This work addresses the lack of fine-grained runtime observability in existing large language model (LLM) inference engines, which hinders precise identification of performance bottlenecks. To overcome this limitation, the authors introduce eBPF technology into LLM inference analysis for the first time, proposing a non-intrusive profiling framework that dynamically attaches function probes to capture multidimensional data—including operator execution, computation graph structure, timelines, and hardware performance counters—without requiring source code modifications. The approach enables high-fidelity observation of complex behaviors such as Mixture-of-Experts (MoE) routing and operator offloading, with a runtime overhead of less than 4%. This framework provides an efficient and practical diagnostic capability to support inference optimization, scheduling strategies, and resource-aware deployment.

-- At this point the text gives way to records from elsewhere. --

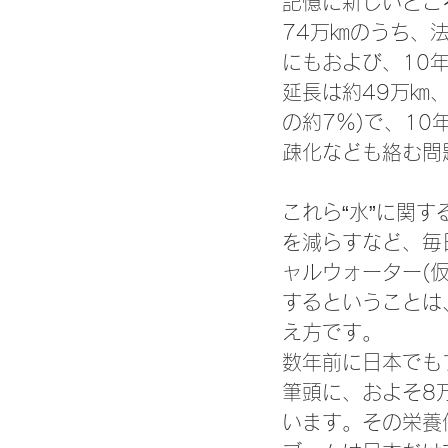
記憶に新しいとこ
74万㎞のうち、法
にもおよび、10
延長は約49万㎞
の約7％)で、10
疎化なども絡む問
これら“水”に関
を減らすなど、毎
ャルウォーター(
するということは
え方です。
数年前に日本でも
筆頭に、およそ8
います。その栄養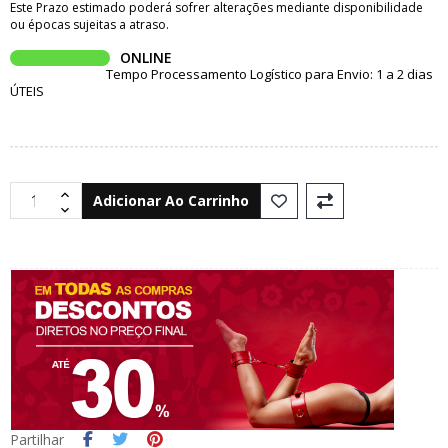
Este Prazo estimado poderá sofrer alterações mediante disponibilidade
ou épocas sujeitas a atraso.
ONLINE
Tempo Processamento Logístico para Envio: 1 a 2 dias
ÚTEIS
Adicionar Ao Carrinho
Partilhar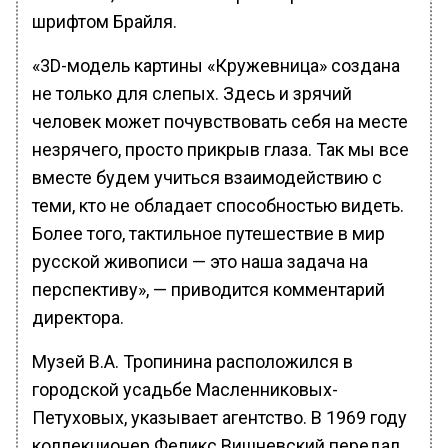
шрифтом Брайля.
«3D-модель картины «Кружевница» создана
не только для слепых. Здесь и зрячий
человек может почувствовать себя на месте
незрячего, просто прикрыв глаза. Так мы все
вместе будем учиться взаимодействию с
теми, кто не обладает способностью видеть.
Более того, тактильное путешествие в мир
русской живописи — это наша задача на
перспективу», — приводится комментарий
директора.
Музей В.А. Тропинина расположился в
городской усадьбе Масленниковых-
Петуховых, указывает агентство. В 1969 году
коллекционер Феликс Вишневский передал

As large language models (LLMs) move from research to production, understanding how inference engines behave in real time has become both essential and elusive. Unlike general-purpose engines such as ONNX Runtime, today's LLM inference systems offer little operator-level visibility, leaving developers blind to where time and resources go. Even basic questions -- is this workload memory-bound or compute-bound? -- often remain unanswered. To close this gap, we develop a fine-grained, non-intrusive profiling framework for modern LLM inference engines, exemplified by llama-cpp but applicable to similar runtime architectures. Built on extended Berkeley Packet Filter (eBPF) technology, our system dynamically attaches probes to runtime functions across multiple layers -- without modifying or recompiling the source. It transforms collected traces into rich visualizations of operators, graphs, timelines, and hardware counter trends, exposing how dense inference, Mixture-of-Experts routing, and operator offloading behave in practice. With less than 4% runtime overhead and high profiling fidelity, our framework makes LLM inference both transparent and diagnosable, turning performance profiling into a practical tool for optimization, scheduling, and resource-aware deployment.